CARSON CITY, Nev. — A trial court judge in Nevada erred when finding that two stays entered during the course of a homeowners association’s lawsuit against a home builder over alleged construction defects warranted dismissal of the action for want of prosecution, a Nevada Supreme Court panel ruled March 30 (High Sierra Ranch Homes Owners Association v. Richard Joseph and Company, No. 68945, Nev. Sup., 2017 Nev. Unpub. LEXIS 222).
HONOLULU — A couple who purchased a lot of land that cannot be built upon due to excessive grading that was done without the proper permits and inadequate fill can pursue a claim for breach of contract against the seller, a federal judge in Hawaii ruled April 5, ruling that the plaintiffs’ allegations for the claim were sufficient (Thorin J. Lindstrom, et al. v. Moffett Properties, et al., No. 16-00079, D. Hawaii, 2017 U.S. Dist. LEXIS 52762).
NEW ORLEANS — A federal judge in Louisiana on April 7 dismissed a couple’s lawsuit accusing Sears Home Improvement Products Inc. (SHIP) of hiring a contractor that improperly installed a new roof on their home after learning that the parties had settled the lawsuit (Anthony Coleman, et al. v. Sears Home Improvement Products, Inc., No. 16-2537, E.D. La.).
MINNEAPOLIS — An appellate court panel in Minnesota on April 17 overturned a trial court judge’s ruling finding that a building association’s breach of express warranty claim arising from water intrusion caused by a lack of proper caulking was untimely, ruling that the judge applied the wrong statute of limitations period (Town Center Office Plaza Association, Inc. v. Carlson Real Estate Ventures, LLC, et al., No. A16-1230, Minn. App., 2017 Minn. App. Unpub. LEXIS 349).
ORLANDO, Fla. — A proposed class of homeowners claiming that Pulte Home Corp. improperly installed stucco on their homes in violation of the Florida Building Code was denied certification by a federal judge in Florida on April 11, after the judge found that the class failed to satisfy Federal Rule of Civil Procedure 23’s commonality and ascertainability requirements (Shaun Gazzara, et al. v. Pulte Home Corporation, No. 16-cv-657-Orl-31TBS, M.D. Fla., 2017 U.S. Dist. LEXIS 55031).
DENVER — The Colorado Supreme Court on April 17 ruled that a homeowner who claims that his basement is uninhabitable due to water in his basement cannot pursue a claim against the developer for breach of the implied warranty of suitability, finding that the homeowner did not have privity to a contract between the developer and the home builder (Forest City Stapleton Inc. v. Tad S. Rogers, No. 15SC1089, Colo. Sup., 2017 Colo. LEXIS 281).

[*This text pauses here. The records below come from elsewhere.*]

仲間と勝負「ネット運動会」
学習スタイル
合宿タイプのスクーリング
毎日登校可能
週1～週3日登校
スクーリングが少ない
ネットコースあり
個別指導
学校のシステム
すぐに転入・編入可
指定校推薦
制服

DAYTONA BEACH, Fla. — A homeowner’s construction defects lawsuit against the builder of his home was reinstated by a Florida appeals panel on April 13; the court found that the action was not barred by the 10-year statute of repose (Timothy Busch v. Lennar Homes, LLC, No. 5D16-1626, Fla. App., 5th Dist., 2017 Fla. App. LEXIS 5106).
NEW ORLEANS — A federal judge in Louisiana on March 21 ruled that a couple sufficiently stated claims for breach of contract and negligence for a roof they claim was defectively installed by a contractor hired by Sears Home Improvement Products Inc. (SHIP) and allowed them to amend their allegations for redhibition, fraud and negligent misrepresentation (Anthony Coleman, et al. v. Sears Home Improvement Products, Inc., No. 16-2537, E.D. La., 2017 U.S. Dist. LEXIS 40961).
GALVESTON, Texas — A woman sued a home builder and its sales and marketing firm in Texas state court on March 1, claiming that defects in the heating, ventilation and air conditioning (HVAC) unit have caused mold growth (Kara Whiteley v. Lennar Homes of Texas, Ltd., et al., No. 17-CV-0253, Texas Dist., Galveston Co.).
CHICAGO — A general contractor’s third-party lawsuit against a subcontractor that allegedly failed to properly install steel beams and ornamental steelwork was properly dismissed by a trial court judge, an Illinois appeals panel ruled March 31, after finding that the defendant LLC was not a mere continuation of a defendant corporation (The Groves of Palatine Condominium Association v. Walsh Construction Company, No. 1-16-1035, Ill. App., 1st Dist., 5th Div., 2017 Ill. App. LEXIS 204).
CHICAGO — The federal judge in Illinois presiding over litigation over allegedly defective connector nuts in plumbing hoses manufactured by Fluidmaster Inc. on March 31 denied certification of a nationwide class and a number of subclasses, finding that they failed to satisfy the requirements of Federal Rule of Civil Procedure 23, and limited the testimony proffered by experts on both sides (In re: Fluidmaster, Inc., Water Connector Components Products Liability Litigation, MDL 2575, No. 14-cv-5696, N.D. Ill., 2017 U.S. Dist. LEXIS 48792).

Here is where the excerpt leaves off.